Dataset items

┌──

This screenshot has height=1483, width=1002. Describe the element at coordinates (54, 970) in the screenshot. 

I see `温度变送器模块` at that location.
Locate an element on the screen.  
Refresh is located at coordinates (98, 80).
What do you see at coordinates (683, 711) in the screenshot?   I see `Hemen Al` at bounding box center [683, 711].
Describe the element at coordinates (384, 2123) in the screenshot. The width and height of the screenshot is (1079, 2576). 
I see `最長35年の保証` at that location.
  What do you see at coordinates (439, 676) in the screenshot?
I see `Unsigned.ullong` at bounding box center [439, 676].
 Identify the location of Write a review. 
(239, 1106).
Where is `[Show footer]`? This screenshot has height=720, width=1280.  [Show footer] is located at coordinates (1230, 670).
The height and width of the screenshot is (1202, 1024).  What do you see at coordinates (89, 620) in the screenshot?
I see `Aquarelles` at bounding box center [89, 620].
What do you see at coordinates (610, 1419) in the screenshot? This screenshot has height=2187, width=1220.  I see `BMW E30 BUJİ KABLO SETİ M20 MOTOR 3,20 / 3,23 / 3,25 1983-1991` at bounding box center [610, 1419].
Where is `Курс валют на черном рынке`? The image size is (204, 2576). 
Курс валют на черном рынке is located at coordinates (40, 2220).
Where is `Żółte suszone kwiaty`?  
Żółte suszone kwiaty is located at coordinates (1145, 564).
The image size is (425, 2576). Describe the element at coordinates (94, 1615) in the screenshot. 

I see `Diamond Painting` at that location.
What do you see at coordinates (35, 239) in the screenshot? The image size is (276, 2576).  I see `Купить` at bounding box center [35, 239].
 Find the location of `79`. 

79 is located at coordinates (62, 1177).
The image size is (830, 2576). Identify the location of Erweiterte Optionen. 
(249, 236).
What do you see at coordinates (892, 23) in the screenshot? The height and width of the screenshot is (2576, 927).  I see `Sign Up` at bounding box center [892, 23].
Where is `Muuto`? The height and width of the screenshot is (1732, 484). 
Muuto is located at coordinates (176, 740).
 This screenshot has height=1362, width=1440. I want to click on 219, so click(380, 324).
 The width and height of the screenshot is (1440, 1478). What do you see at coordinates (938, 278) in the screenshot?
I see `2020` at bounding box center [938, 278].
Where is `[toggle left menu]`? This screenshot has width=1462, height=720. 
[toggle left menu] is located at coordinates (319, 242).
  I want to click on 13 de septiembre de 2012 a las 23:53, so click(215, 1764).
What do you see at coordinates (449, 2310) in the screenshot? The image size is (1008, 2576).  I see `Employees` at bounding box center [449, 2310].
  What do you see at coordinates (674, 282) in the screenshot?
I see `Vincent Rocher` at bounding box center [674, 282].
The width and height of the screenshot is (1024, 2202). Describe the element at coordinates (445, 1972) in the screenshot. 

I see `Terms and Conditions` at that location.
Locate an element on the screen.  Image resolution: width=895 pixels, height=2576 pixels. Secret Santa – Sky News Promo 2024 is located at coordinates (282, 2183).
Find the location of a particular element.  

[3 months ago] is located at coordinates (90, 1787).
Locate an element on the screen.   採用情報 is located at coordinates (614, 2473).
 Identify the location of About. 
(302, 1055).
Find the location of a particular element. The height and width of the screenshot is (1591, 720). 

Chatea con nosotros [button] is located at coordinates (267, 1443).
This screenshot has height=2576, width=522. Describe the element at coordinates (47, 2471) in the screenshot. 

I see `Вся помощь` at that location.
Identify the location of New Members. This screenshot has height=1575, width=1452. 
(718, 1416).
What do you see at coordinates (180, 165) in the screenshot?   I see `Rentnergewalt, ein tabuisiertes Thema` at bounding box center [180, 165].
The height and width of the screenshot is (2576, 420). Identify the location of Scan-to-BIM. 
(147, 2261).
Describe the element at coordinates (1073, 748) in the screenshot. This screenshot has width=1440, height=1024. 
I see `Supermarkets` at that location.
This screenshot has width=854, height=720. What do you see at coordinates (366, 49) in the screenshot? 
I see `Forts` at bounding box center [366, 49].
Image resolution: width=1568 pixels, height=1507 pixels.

└──

Give back exactly the lines above, from the line containing "Describe the element at coordinates (384, 2123)" through the line containing "What do you see at coordinates (892, 23)", with both end lines and nothing more.

Describe the element at coordinates (384, 2123) in the screenshot. The width and height of the screenshot is (1079, 2576). 
I see `最長35年の保証` at that location.
  What do you see at coordinates (439, 676) in the screenshot?
I see `Unsigned.ullong` at bounding box center [439, 676].
 Identify the location of Write a review. 
(239, 1106).
Where is `[Show footer]`? This screenshot has height=720, width=1280.  [Show footer] is located at coordinates (1230, 670).
The height and width of the screenshot is (1202, 1024).  What do you see at coordinates (89, 620) in the screenshot?
I see `Aquarelles` at bounding box center [89, 620].
What do you see at coordinates (610, 1419) in the screenshot? This screenshot has height=2187, width=1220.  I see `BMW E30 BUJİ KABLO SETİ M20 MOTOR 3,20 / 3,23 / 3,25 1983-1991` at bounding box center [610, 1419].
Where is `Курс валют на черном рынке`? The image size is (204, 2576). 
Курс валют на черном рынке is located at coordinates (40, 2220).
Where is `Żółte suszone kwiaty`?  
Żółte suszone kwiaty is located at coordinates (1145, 564).
The image size is (425, 2576). Describe the element at coordinates (94, 1615) in the screenshot. 

I see `Diamond Painting` at that location.
What do you see at coordinates (35, 239) in the screenshot? The image size is (276, 2576).  I see `Купить` at bounding box center [35, 239].
 Find the location of `79`. 

79 is located at coordinates (62, 1177).
The image size is (830, 2576). Identify the location of Erweiterte Optionen. 
(249, 236).
What do you see at coordinates (892, 23) in the screenshot? The height and width of the screenshot is (2576, 927).  I see `Sign Up` at bounding box center [892, 23].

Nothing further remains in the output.